Professor Sun Wenguang, 84, was arrested at his home in Jinan City, Shandong province, on Wednesday, August 1, 2018 in the middle of a live telephone interview with Voice of America (VOA) Mandarin. The news channel is popular with the Chinese community abroad. Even though it is censored in China, Voice of America’s YouTube account has nearly 700,000 subscribers, more than triple the subscribers of the English channel.
Retired from Shandong University where he taught physics and economics until 1994, Professor Sun is known for his assertive public interventions against censorship and propaganda. Reporters Without Borders (RSF) demands his immediate release and stresses that freedom of speech and freedom of the press are explicitly written in the Constitution of the People’s Republic of China.
A chilling message to Chinese overseas
"This arrest is a chilling message from Beijing to its people and the Chinese community overseas that the regime is ready to do anything to silence independent voices,” says Cedric Alviani, the director of RSF's East Asia bureau. “Pressure on journalists’ sources is a new strategy of the Chinese government to control its image abroad.”
In its latest report released in February, the Foreign Correspondents' Club of China (FCCC) denounced the escalating steadfastness of Xi Jinping's regime to prevent the foreign press from doing its job by intimidating, attacking and imprisoning sources.

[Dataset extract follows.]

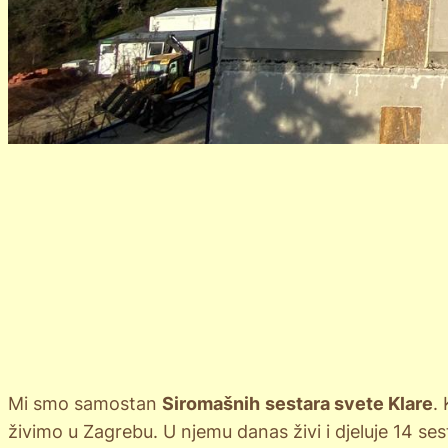
Mi smo samostan
Siromašnih
sestara svete Klare
.
živimo u Zagrebu. U njemu danas živi i djeluje 14 se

Professor Sun was sent to an internment camp during the Cultural Revolution, and he served four years in prison between 1978 and 1982 for criticizing President Mao Zedong. He signed "Charter 08," a petition that called for democratic reforms in China including freedom of the press, which was started by the Nobel Peace Prize and RSF award laureate Liu Xiaobo who died in detention last year.
Ranked 176th out of 180 countries in RSF’s 2018 World Press Freedom Index, China is currently holding more than 50 journalists and bloggers in its prisons.